= Eamonn McKee =

Irish diplomat

Eamonn C. McKee was an Irish diplomat, and ambassador to the republic of Korea, the DPRK, Israel, Canada, Jamaica, The Bahamas, and Antigua and Barbuda.

McKee was born in Dublin. He studied at University College Dublin, and went on to receive a PhD in 1987 for his thesis on Irish economic policy 1939-52 from the National University of Ireland. McKee joined the Department of Foreign Affairs in 1986 where he began the first of three periods of service in Anglo-Irish Division. He was first posted to the Embassy in Washington between 1990 and 1996. From 1999 to 2001 he served as a press officer at the Irish Consulate in New York.

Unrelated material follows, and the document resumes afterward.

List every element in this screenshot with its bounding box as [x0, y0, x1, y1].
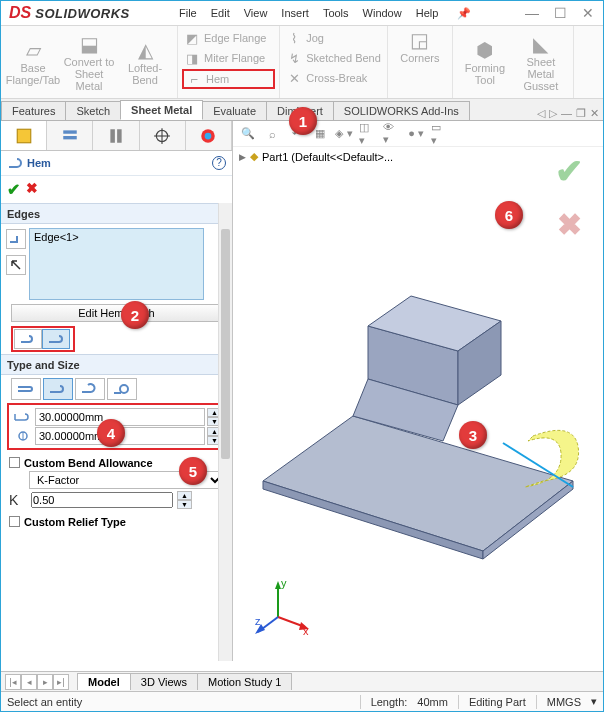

After serving as head of the Justice and Security Section of Anglo-Irish Division, he was appointed head of Emergency and Recovery Section of Irish Aid in 2005.In 2006 he was appointed UN Director and Director of the Conflict Resolution Unit.

In August 2009 he was appointed as ambassador of Ireland to South Korea and to Israel in 2013. In 2015 he returned to headquarters to serve as Director of the Trade Division.

He served as ambassador to Canada between 2020 and 2024.

McKee was a member of the talks team involved in the negotiation of the Good Friday Agreement of 1998 and later involved in its implementation.